> **WHAT TO DO**: In the records below, find the line with "Въездная виза" and the line with "ine, Akkuschrauber". Print both exactly, along with every line between them, and no other line.

> **AVAILABLE DATA**:
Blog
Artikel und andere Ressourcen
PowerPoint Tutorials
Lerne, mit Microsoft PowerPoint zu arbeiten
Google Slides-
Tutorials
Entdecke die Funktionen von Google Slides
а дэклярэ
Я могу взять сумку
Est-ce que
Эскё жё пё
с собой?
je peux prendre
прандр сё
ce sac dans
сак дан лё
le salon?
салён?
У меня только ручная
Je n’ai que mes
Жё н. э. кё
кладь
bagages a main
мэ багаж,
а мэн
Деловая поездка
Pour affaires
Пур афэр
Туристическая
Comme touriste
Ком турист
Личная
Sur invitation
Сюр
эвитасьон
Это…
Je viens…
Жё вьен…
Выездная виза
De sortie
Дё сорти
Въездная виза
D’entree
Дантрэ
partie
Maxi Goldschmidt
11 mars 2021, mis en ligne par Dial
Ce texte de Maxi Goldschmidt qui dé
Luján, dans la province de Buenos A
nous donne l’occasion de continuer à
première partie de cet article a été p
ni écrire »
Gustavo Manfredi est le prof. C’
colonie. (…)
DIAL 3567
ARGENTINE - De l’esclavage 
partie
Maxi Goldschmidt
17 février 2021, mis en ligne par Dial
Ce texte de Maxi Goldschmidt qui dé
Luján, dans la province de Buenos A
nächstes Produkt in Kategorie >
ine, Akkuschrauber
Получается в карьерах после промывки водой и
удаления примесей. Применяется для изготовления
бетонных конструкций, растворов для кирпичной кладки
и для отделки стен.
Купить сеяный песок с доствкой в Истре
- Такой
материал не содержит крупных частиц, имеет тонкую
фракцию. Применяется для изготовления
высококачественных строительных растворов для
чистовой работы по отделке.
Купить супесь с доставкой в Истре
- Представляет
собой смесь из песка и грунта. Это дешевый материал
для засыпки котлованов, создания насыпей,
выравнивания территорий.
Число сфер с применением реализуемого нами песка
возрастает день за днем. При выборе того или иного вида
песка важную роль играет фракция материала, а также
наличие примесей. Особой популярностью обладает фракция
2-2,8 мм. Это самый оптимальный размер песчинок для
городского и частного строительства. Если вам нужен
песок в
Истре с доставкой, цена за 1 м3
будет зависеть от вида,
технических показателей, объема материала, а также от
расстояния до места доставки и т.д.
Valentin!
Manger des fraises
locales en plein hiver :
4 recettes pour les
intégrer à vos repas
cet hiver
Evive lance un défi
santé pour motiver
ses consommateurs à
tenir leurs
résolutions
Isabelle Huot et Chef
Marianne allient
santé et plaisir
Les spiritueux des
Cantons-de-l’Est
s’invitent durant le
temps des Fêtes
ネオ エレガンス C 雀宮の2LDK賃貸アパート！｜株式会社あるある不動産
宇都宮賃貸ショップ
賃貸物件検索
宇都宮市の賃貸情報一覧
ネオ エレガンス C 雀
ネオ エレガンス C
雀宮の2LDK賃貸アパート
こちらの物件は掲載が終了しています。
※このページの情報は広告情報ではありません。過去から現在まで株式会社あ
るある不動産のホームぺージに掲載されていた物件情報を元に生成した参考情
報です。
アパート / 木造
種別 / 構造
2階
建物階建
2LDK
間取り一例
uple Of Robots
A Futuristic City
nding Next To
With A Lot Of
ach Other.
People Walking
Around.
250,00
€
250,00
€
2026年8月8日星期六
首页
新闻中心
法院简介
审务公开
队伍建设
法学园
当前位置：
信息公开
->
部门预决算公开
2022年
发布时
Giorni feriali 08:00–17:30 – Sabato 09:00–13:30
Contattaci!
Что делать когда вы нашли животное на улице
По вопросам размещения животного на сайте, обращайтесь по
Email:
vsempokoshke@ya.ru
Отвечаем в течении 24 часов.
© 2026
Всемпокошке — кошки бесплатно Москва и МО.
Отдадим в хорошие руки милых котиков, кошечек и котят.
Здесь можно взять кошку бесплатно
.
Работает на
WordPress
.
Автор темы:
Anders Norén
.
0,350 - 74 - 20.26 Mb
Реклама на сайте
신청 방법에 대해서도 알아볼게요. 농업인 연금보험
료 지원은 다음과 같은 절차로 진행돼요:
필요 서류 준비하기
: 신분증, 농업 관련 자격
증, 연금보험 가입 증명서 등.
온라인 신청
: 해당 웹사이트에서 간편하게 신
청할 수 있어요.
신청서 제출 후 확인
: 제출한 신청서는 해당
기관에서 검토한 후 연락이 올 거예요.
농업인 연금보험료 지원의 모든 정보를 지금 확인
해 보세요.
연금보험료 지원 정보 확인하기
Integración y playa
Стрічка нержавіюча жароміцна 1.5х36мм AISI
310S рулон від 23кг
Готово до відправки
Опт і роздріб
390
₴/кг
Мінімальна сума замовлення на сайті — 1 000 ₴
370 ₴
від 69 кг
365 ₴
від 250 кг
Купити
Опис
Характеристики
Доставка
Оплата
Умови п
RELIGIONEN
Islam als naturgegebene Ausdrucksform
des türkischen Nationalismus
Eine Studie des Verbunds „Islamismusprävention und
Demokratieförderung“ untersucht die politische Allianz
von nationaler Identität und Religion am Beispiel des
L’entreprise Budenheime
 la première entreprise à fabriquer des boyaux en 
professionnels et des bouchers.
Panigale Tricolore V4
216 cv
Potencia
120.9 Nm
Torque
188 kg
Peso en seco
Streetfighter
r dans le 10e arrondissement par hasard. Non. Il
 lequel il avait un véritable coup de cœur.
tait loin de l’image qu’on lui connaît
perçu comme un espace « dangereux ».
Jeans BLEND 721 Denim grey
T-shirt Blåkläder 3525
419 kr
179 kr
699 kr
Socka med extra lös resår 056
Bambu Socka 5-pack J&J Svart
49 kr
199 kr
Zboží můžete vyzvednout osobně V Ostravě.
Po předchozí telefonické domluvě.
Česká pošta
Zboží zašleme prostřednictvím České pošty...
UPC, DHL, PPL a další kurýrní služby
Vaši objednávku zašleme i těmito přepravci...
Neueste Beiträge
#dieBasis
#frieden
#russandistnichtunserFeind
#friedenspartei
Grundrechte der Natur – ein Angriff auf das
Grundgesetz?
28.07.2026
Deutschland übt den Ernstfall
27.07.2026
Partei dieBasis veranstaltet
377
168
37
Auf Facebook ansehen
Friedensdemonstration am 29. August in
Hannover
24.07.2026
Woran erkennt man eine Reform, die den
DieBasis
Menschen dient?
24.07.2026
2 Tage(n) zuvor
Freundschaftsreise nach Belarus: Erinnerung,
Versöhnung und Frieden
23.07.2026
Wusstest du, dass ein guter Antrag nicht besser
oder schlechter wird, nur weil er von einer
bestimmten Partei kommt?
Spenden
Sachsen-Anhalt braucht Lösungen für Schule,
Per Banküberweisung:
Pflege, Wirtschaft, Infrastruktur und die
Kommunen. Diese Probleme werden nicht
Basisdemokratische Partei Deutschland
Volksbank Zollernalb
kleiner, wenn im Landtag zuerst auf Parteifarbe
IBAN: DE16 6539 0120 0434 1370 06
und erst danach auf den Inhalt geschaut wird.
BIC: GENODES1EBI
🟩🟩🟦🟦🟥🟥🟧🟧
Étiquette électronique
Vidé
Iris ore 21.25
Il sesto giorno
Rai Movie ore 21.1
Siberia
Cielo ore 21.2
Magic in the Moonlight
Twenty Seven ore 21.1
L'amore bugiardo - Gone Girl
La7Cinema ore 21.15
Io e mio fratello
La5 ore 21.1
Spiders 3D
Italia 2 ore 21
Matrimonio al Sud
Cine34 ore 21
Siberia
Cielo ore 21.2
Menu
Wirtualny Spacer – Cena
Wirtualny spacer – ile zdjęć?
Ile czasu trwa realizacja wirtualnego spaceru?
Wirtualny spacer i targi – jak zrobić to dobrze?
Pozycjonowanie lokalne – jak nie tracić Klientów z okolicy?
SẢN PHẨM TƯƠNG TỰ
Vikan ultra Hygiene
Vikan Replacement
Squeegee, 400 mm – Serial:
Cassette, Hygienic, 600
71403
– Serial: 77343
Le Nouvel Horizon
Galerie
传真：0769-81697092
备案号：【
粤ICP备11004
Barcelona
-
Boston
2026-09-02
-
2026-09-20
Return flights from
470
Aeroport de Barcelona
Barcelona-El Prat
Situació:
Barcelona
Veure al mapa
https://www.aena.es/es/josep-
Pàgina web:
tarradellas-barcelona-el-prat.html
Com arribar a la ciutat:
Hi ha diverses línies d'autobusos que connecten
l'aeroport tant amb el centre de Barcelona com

> **RESPONSE AREA**:
Въездная виза
D’entree
Дантрэ
partie
Maxi Goldschmidt
11 mars 2021, mis en ligne par Dial
Ce texte de Maxi Goldschmidt qui dé
Luján, dans la province de Buenos A
nous donne l’occasion de continuer à
première partie de cet article a été p
ni écrire »
Gustavo Manfredi est le prof. C’
colonie. (…)
DIAL 3567
ARGENTINE - De l’esclavage 
partie
Maxi Goldschmidt
17 février 2021, mis en ligne par Dial
Ce texte de Maxi Goldschmidt qui dé
Luján, dans la province de Buenos A
nächstes Produkt in Kategorie >
ine, Akkuschrauber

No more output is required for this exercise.